Dans son rapport, le Comité sénatorial permanent des affaires étrangères et du
commerce international fait ressortir le besoin de rehausser l'efficacité de
l'aide par des mesures destinées, avant tout, à renforcer l'obligation de rendre
des comptes et à faire connaître aux Canadiens et au Parlement les résultats des
activités menées.
La paix et la sécurité mondiales sont devenues des
considérations déterminantes dans la politique extérieure du Canada, ce qui a eu
des répercussions sur l'action en faveur du développement et sur la répartition
géographique de l'aide. Depuis le rapport d'examen, le Canada a relancé des
activités en Amérique latine, notamment dans les Caraïbes.
Ce sont là les points saillants de ce document de 100
pages.
Le premier point porte sur l'efficacité de l'aide. Le
rapport d'examen du CAD, le programme d'aide au développement, prend acte des
efforts déployés par le Canada pour rendre son aide plus efficace. Plus
particulièrement, les créances en rapport avec l'APD détenues par le Canada ont
pour la plupart été effacées et la part de l'aide non liée dans les apports
bilatéraux aux pays les moins avancés, ou PMA, est passée de 32 p. 100 en 2001 à
66 p. 100 en 2005.
La politique en matière d'aide alimentaire a été révisée de
sorte que près de 50 p. 100 des achats (contre 10 p. 100 auparavant) peuvent
maintenant être effectués localement dans un certain nombre de PMA et de pays en
développement à faible revenu.
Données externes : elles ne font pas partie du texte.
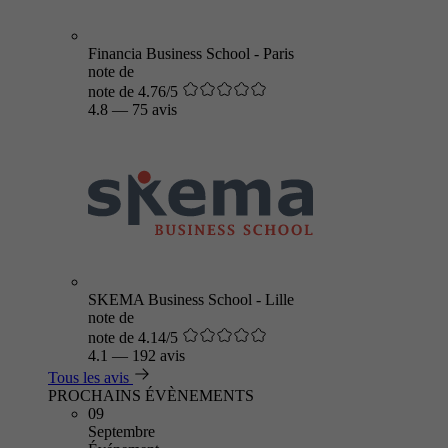
Financia Business School - Paris
note de
note de 4.76/5
4.8
—
75 avis
SKEMA Business School - Lille
note de
note de 4.14/5
4.1
—
192 avis
Tous les avis
PROCHAINS ÉVÈNEMENTS
09
Septembre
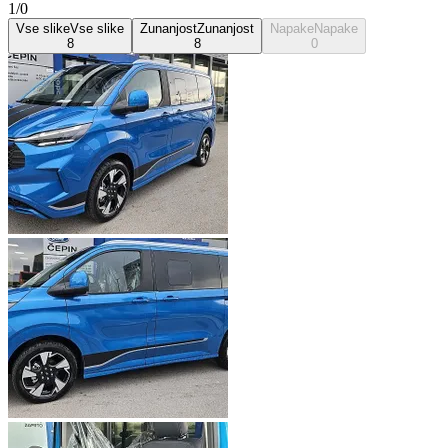
1/0
Vse slike
Vse slike
Zunanjost
Zunanjost
Napake
Napake
8
8
0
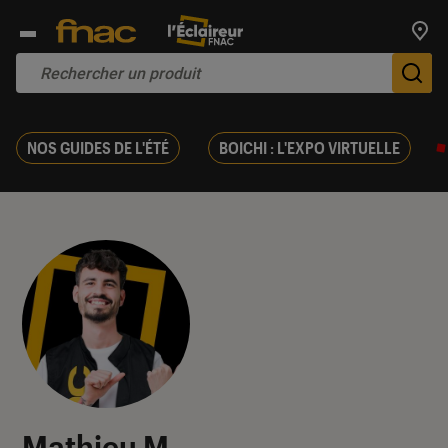
Trouv
De
NOS GUIDES DE L'ÉTÉ
BOICHI : L'EXPO VIRTUELLE
Mathieu M.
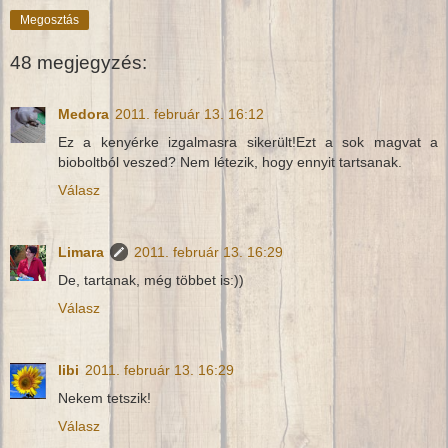
Megosztás
48 megjegyzés:
Medora
2011. február 13. 16:12
Ez a kenyérke izgalmasra sikerült!Ezt a sok magvat a
bioboltból veszed? Nem létezik, hogy ennyit tartsanak.
Válasz
Limara
2011. február 13. 16:29
De, tartanak, még többet is:))
Válasz
libi
2011. február 13. 16:29
Nekem tetszik!
Válasz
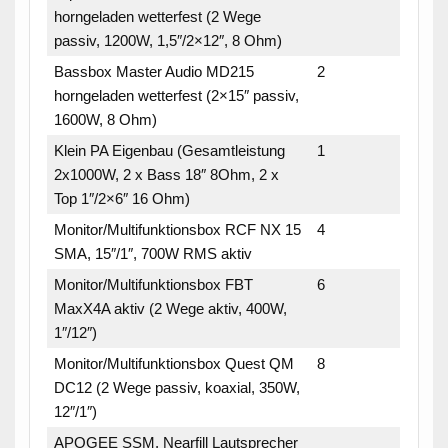
horngeladen wetterfest (2 Wege
passiv, 1200W, 1,5″/2×12″, 8 Ohm)
Bassbox Master Audio MD215
2
horngeladen wetterfest (2×15″ passiv,
1600W, 8 Ohm)
Klein PA Eigenbau (Gesamtleistung
1
2x1000W, 2 x Bass 18″ 8Ohm, 2 x
Top 1″/2×6″ 16 Ohm)
Monitor/Multifunktionsbox RCF NX 15
4
SMA, 15″/1″, 700W RMS aktiv
Monitor/Multifunktionsbox FBT
6
MaxX4A aktiv (2 Wege aktiv, 400W,
1″/12″)
Monitor/Multifunktionsbox Quest QM
8
DC12 (2 Wege passiv, koaxial, 350W,
12″/1″)
APOGEE SSM, Nearfill Lautsprecher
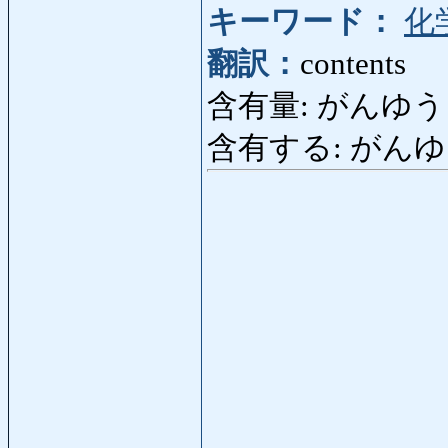
キーワード：
化
翻訳：
contents
含有量: がんゆう
含有する: がんゆうする:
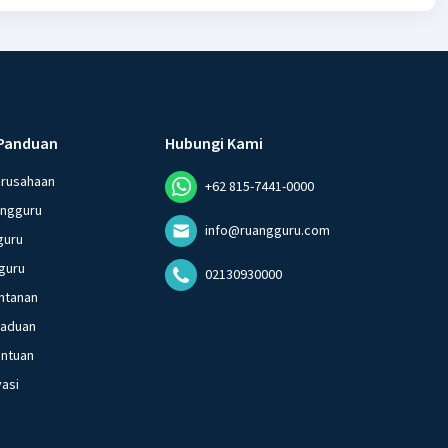
Panduan
Hubungi Kami
erusahaan
+62 815-7441-0000
angguru
info@ruangguru.com
guru
guru
02130930000
ntanan
gaduan
entuan
vasi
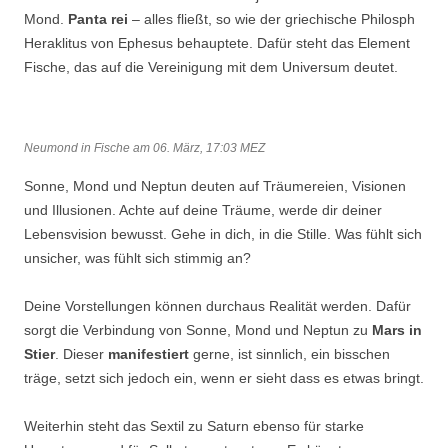
Mond.
Panta rei
– alles fließt, so wie der griechische Philosph
Heraklitus von Ephesus behauptete. Dafür steht das Element
Fische, das auf die Vereinigung mit dem Universum deutet.
Neumond in Fische am 06. März, 17:03 MEZ
Sonne, Mond und Neptun deuten auf Träumereien, Visionen
und Illusionen. Achte auf deine Träume, werde dir deiner
Lebensvision bewusst. Gehe in dich, in die Stille. Was fühlt sich
unsicher, was fühlt sich stimmig an?
Deine Vorstellungen können durchaus Realität werden. Dafür
sorgt die Verbindung von Sonne, Mond und Neptun zu
Mars in
Stier
. Dieser
manifestiert
gerne, ist sinnlich, ein bisschen
träge, setzt sich jedoch ein, wenn er sieht dass es etwas bringt.
Weiterhin steht das Sextil zu Saturn ebenso für starke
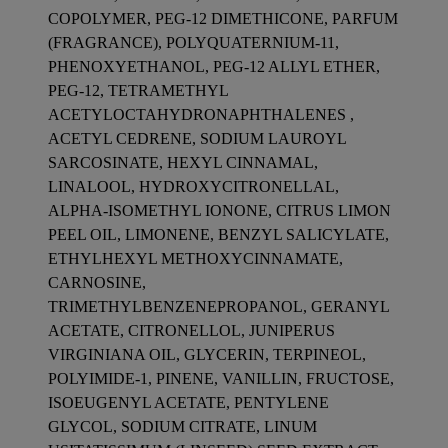
COPOLYMER, PEG-12 DIMETHICONE, PARFUM
(FRAGRANCE), POLYQUATERNIUM-11,
PHENOXYETHANOL, PEG-12 ALLYL ETHER,
PEG-12, TETRAMETHYL
ACETYLOCTAHYDRONAPHTHALENES ,
ACETYL CEDRENE, SODIUM LAUROYL
SARCOSINATE, HEXYL CINNAMAL,
LINALOOL, HYDROXYCITRONELLAL,
ALPHA-ISOMETHYL IONONE, CITRUS LIMON
PEEL OIL, LIMONENE, BENZYL SALICYLATE,
ETHYLHEXYL METHOXYCINNAMATE,
CARNOSINE,
TRIMETHYLBENZENEPROPANOL, GERANYL
ACETATE, CITRONELLOL, JUNIPERUS
VIRGINIANA OIL, GLYCERIN, TERPINEOL,
POLYIMIDE-1, PINENE, VANILLIN, FRUCTOSE,
ISOEUGENYL ACETATE, PENTYLENE
GLYCOL, SODIUM CITRATE, LINUM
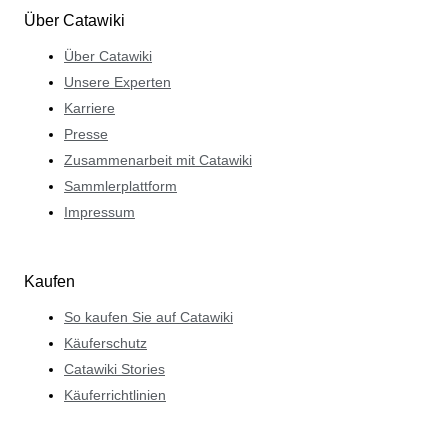
Über Catawiki
Über Catawiki
Unsere Experten
Karriere
Presse
Zusammenarbeit mit Catawiki
Sammlerplattform
Impressum
Kaufen
So kaufen Sie auf Catawiki
Käuferschutz
Catawiki Stories
Käuferrichtlinien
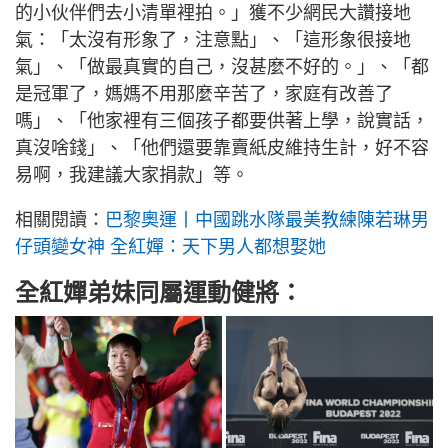
的小伙伴們去小清單裡拍。」獲不少網民大讚接地
氣：「太沒有形象了，注意點」、「這形象很接地
氣」、「做最真實的自己，沒甚麼不好的。」、「都
是冠軍了，媽媽不用那麼辛苦了，家庭有改善了
嗎」、「他家裡有三個孩子都要供著上學，說實話，
真沒啥錢」、「他們還要靠賣紙皮維持生計，好不容
易啊，我建議大家捐款」等。
相關閱讀：
巴黎奧運丨中國跳水隊最美教練陳若琳男
仔頭變女神 全紅嬋：天下男人都想娶她
全紅嬋弟妹同屬運動健將：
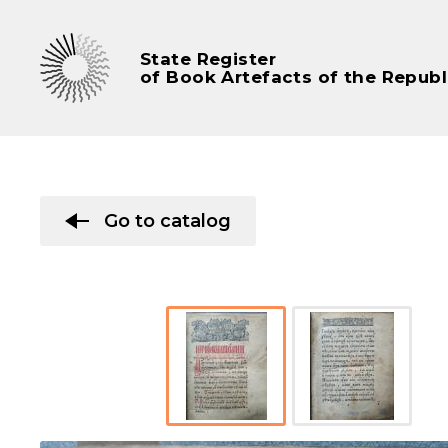
State Register
of Book Artefacts of the Republ
Go to catalog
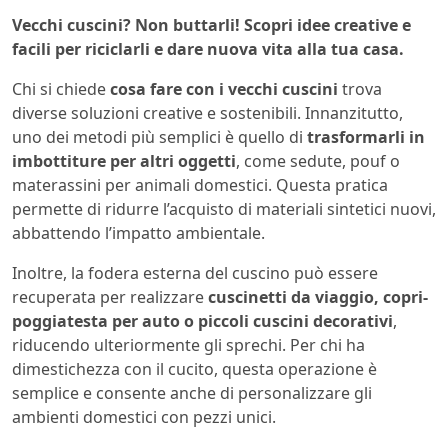
Vecchi cuscini? Non buttarli! Scopri idee creative e
facili per riciclarli e dare nuova vita alla tua casa.
Chi si chiede
cosa fare con i vecchi cuscini
trova
diverse soluzioni creative e sostenibili. Innanzitutto,
uno dei metodi più semplici è quello di
trasformarli in
imbottiture per altri oggetti
, come sedute, pouf o
materassini per animali domestici. Questa pratica
permette di ridurre l’acquisto di materiali sintetici nuovi,
abbattendo l’impatto ambientale.
Inoltre, la fodera esterna del cuscino può essere
recuperata per realizzare
cuscinetti da viaggio, copri-
poggiatesta per auto o piccoli cuscini decorativi
,
riducendo ulteriormente gli sprechi. Per chi ha
dimestichezza con il cucito, questa operazione è
semplice e consente anche di personalizzare gli
ambienti domestici con pezzi unici.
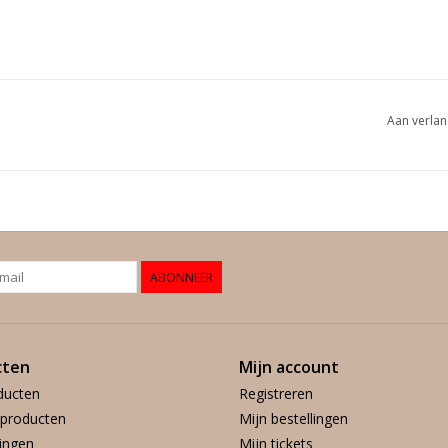
Aan verlan
ABONNEER
cten
Mijn account
ducten
Registreren
producten
Mijn bestellingen
ingen
Mijn tickets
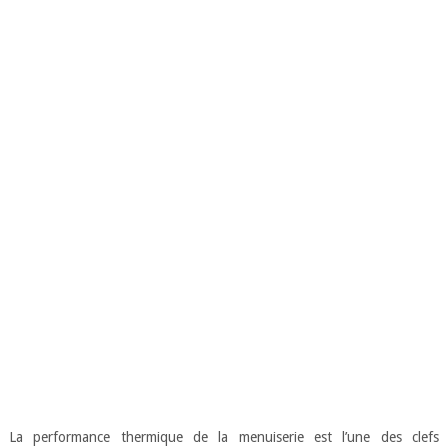
La performance thermique de la menuiserie est l’une des clefs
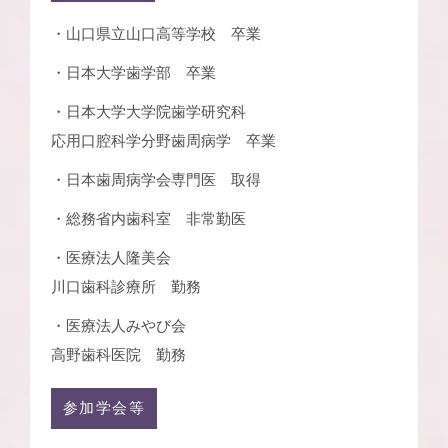
・山口県立山口高等学校 卒業
・日本大学歯学部 卒業
・日本大学大学院歯学研究科
応用口腔科学分野歯周病学 卒業
・日本歯周病学会専門医 取得
・総務省内歯科室 非常勤医
・医療法人隆美会
川口歯科診療所 勤務
・医療法人みやび会
高野歯科医院 勤務
参加学会等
Le Canada a ouvert ses marchés en franchise de
droits et de contingents à la plupart des biens et services en provenance des
pays pauvres et a adopté une loi rendant plus facilement accessibles les
traitements génériques contre le VIH-sida et d'autres médicaments.
L'ACDI a commencé à concentrer son aide sur un nombre plus
restreint de pays, ce qui donne suite à une des recommandations du Comité
sénatorial permanent des affaires étrangères et du commerce international, et à
opérer à titre expérimental une décentralisation, certes encore modeste, dans
six pays d'Afrique en abandonnant ses modalités d'intervention traditionnelles
reposant sur des projets au profit d'approches davantage fondées sur les
programmes. Elle prête aussi une plus grande attention aux résultats, et des
efforts ont été entrepris pour réduire les coûts administratifs.
Le Canada s'est porté volontaire pour présider le Groupe
consultatif sur la société civile et l'efficacité de l'aide, un groupe
international. Ses réflexions sur le sujet viendront utilement alimenter les
délibérations préparatoires au Forum de haut niveau sur l'efficacité de l'aide
qui doit se tenir en 2008 à Accra, au Ghana. L'ACDI veille au renforcement des
capacités et de l'efficacité des institutions multilatérales, au regard en
particulier des objectifs du millénaire concernant la santé, l'éducation,
l'égalité entre hommes et femmes et la durabilité environnementale.
J'ai lu aux sénateurs certains des faits saillants de
l'évaluation du programme de l'ACDI effectuée par une des organisations
internationales les plus prestigieuses, où le Canada est représenté par un
ambassadeur et un économiste de premier ordre.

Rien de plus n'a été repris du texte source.